* _Records for the exercise_
*** Begin section ***

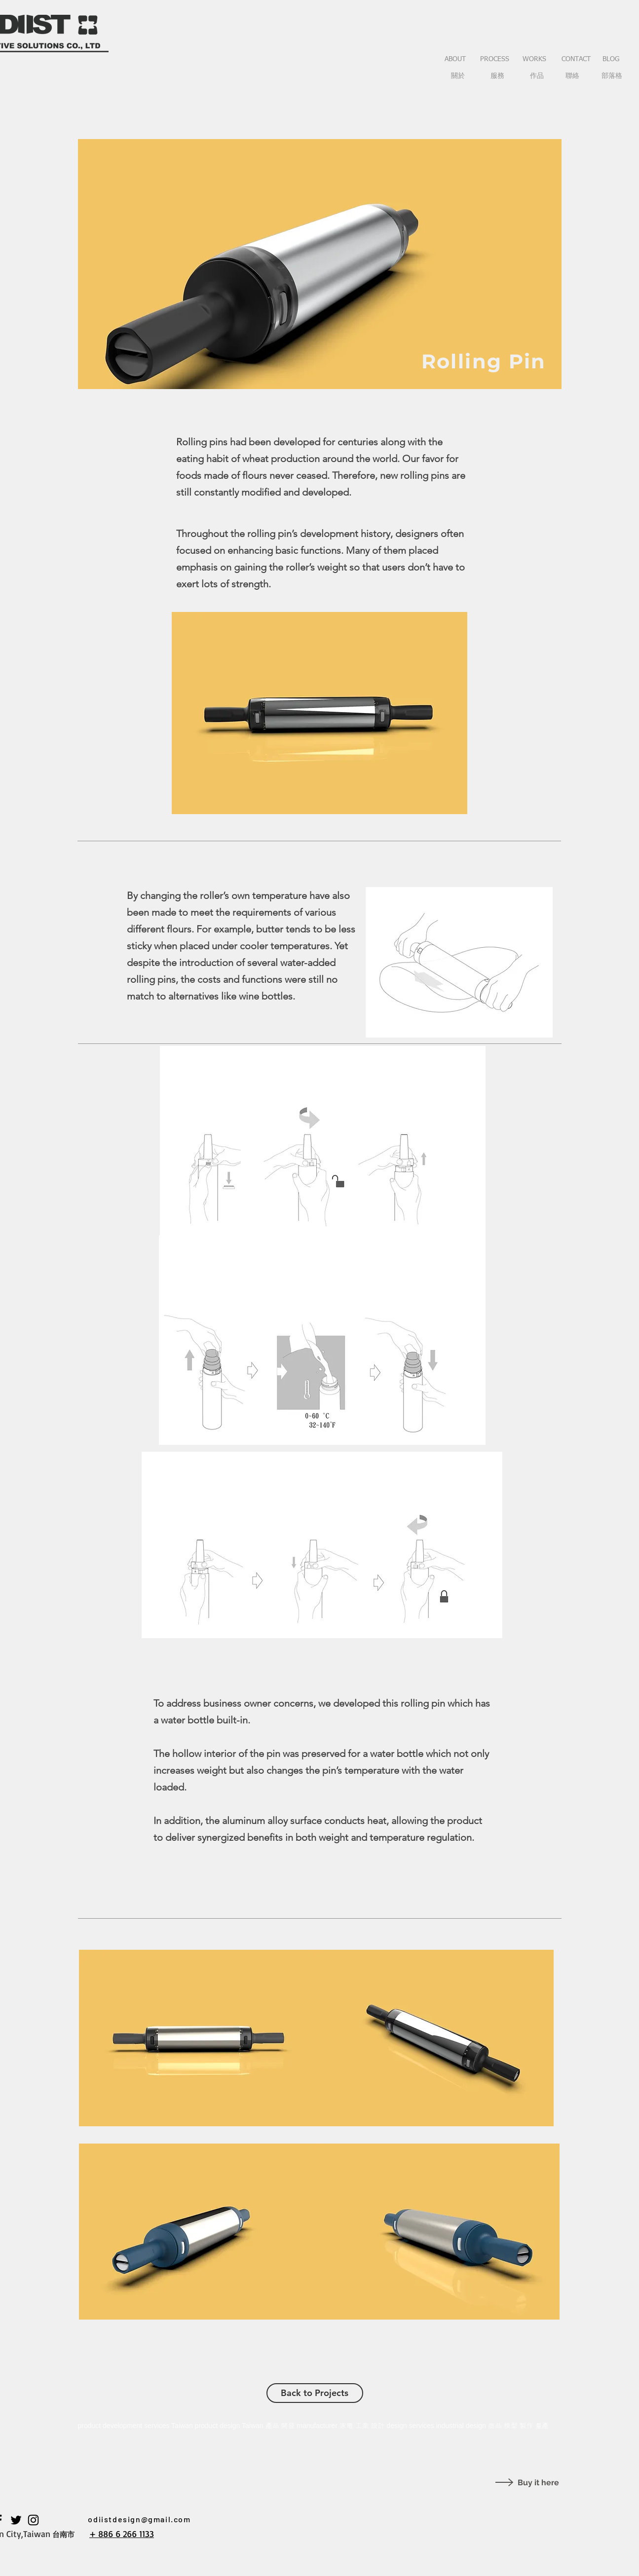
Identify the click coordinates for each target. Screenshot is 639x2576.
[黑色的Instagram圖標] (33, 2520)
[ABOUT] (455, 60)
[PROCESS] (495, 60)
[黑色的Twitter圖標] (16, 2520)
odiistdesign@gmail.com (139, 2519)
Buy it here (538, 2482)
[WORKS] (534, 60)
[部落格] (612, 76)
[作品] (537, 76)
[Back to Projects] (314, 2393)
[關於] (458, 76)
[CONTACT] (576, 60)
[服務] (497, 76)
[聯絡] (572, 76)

*** End section ***

* _Exercise aim_
Without changing a word, retype the data above and omit its pictures.

* _Result for this exercise_
Identify the click coordinates for each target. Screenshot is 639x2576.
[黑色的Instagram圖標] (33, 2520)
[ABOUT] (455, 60)
[PROCESS] (495, 60)
[黑色的Twitter圖標] (16, 2520)
odiistdesign@gmail.com (139, 2519)
Buy it here (538, 2482)
[WORKS] (534, 60)
[部落格] (612, 76)
[作品] (537, 76)
[Back to Projects] (314, 2393)
[關於] (458, 76)
[CONTACT] (576, 60)
[服務] (497, 76)
[聯絡] (572, 76)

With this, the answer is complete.